I hope you get used to having plenty of sperm because you're never gonna get any.
So you know how craigslist used to have an "erotica" section? And how after you click on a link it changes a darker color? And how Dad stays up really late most nights?
Oh god... well at least he's gettin some. Mom's a prude.
I found out you can't leave the bar with a drink. I also found out that pouring it on the bouncers shoes is also unacceptable.
He was like a foghorn with a huge penis.
Pulling over on the side of the road to set off fireworks was the worst idea you have ever had. I don't care if it was called a friendship pagoda.
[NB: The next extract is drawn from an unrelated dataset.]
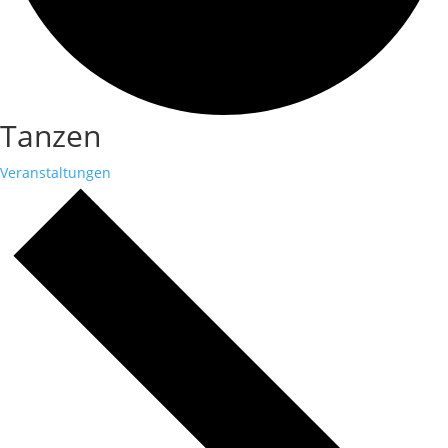
Tanzen
Veranstaltungen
Oh by the way, john gave me your shirt to return to you when I was at work today. I almost gave him his girlfriends underwear to return to her but figured it would be inappropriate.
When i left he was drinking an entire pot of coffee out of the pot with a straw. It's safe to say he's using a personal day
Just streaked campus for a bottle of patron...maybe you're right...I might have a drinking problem...
The real estate's complaint had the words "loud squealing at 2am" in it. Then I remembered that was me spoon feeding you guys old potato salad while you screeched like baby birds. Great night.
A blind guy just told me that even he could see i was gay and encouraged me to chat up the girl behind that counter bc he thinks we'd make a cute couple. Are all Canadians this helpful?!
must go to store soon wiping with panty liner ugh
I cant go through life without knowing what ginger pubes actually look like
He climbed over 2 rows of the cab and told some random girl we were riding with that he would be in the back seat if she wanted to have sex
long story short... we may or may not have lost your car.
Legit just looked at the gin bottle and said, “Aw fuck, I’m going to feel this in the morning.”